TLDR: AstroMMBench is the first benchmark for evaluating multimodal large language models (MLLMs) in astronomical image interpretation. It features 621 expert-reviewed multiple-choice questions across six astrophysics subfields. Evaluations of 25 MLLMs showed the open-source Ovis2-34B as the top performer, even surpassing leading closed-source models. The benchmark highlights the potential of open-source models in specialized scientific tasks and reveals varied performance across different astronomical domains, with some subfields proving more challenging for current MLLMs.
Astronomical image interpretation is a complex and crucial task for understanding the universe, but it poses a significant challenge for modern artificial intelligence, specifically Multimodal Large Language Models (MLLMs). These advanced AI models, which combine the power of language understanding with visual comprehension, have struggled to accurately interpret the specialized and intricate data found in astronomy.
To address this critical gap, researchers have introduced AstroMMBench, the first comprehensive benchmark designed specifically to evaluate how well MLLMs can understand astronomical images. This new benchmark aims to provide a standardized way to measure and guide the development of AI models for scientific applications in astronomy.
AstroMMBench is built upon 621 carefully crafted multiple-choice questions. These questions span six major subfields of astrophysics, including Astrophysics of Galaxies, Cosmology and Nongalactic Astrophysics, Earth and Planetary Astrophysics, High Energy Astrophysical Phenomena, Instrumentation and Methods for Astrophysics, and Solar and Stellar Astrophysics. To ensure the highest quality and relevance, these questions were curated and rigorously reviewed by a panel of 15 domain experts, each holding advanced degrees in astronomy or related fields.
The creation of AstroMMBench involved an innovative automated pipeline. This process began by collecting image-text pairs from recent astrophysical papers on arXiv, focusing on submissions between January and July 2024. An AI model, LLaMA3.3-70B-Instruct, was then used to refine the textual descriptions, ensuring clarity and consistency.
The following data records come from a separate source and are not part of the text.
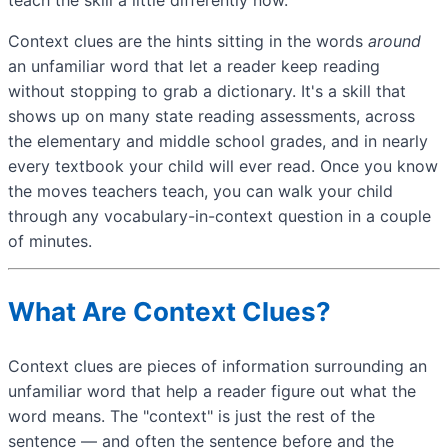
Context clues are the hints sitting in the words
around
an unfamiliar word that let a reader keep reading
without stopping to grab a dictionary. It's a skill that
shows up on many state reading assessments, across
the elementary and middle school grades, and in nearly
every textbook your child will ever read. Once you know
the moves teachers teach, you can walk your child
through any vocabulary-in-context question in a couple
of minutes.
What Are Context Clues?
Context clues are pieces of information surrounding an
unfamiliar word that help a reader figure out what the
word means. The "context" is just the rest of the
sentence — and often the sentence before and the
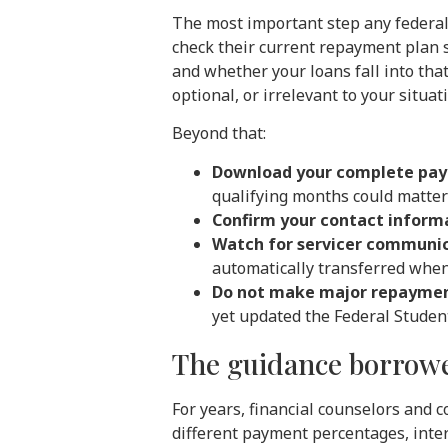
The most important step any federal 
check their current repayment plan s
and whether your loans fall into tha
optional, or irrelevant to your situat
Beyond that:
Download your complete pay
qualifying months could matter 
Confirm your contact informa
Watch for servicer communi
automatically transferred when 
Do not make major repaymen
yet updated the Federal Student
The guidance borrowe
For years, financial counselors and 
different payment percentages, inter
Following this, InternVL2.5-78B generated the multiple-choice questions. A multi-stage review process, involving five other large language models and ultimately human experts, filtered these questions to ensure they required genuine visual understanding and specialized astronomical knowledge.
An extensive evaluation was conducted using AstroMMBench on 25 diverse MLLMs. This included 22 open-source models and 3 powerful closed-source models. The evaluation utilized the VLMEvalKit framework, with accuracy as the primary metric. The results revealed significant variations in performance across these models.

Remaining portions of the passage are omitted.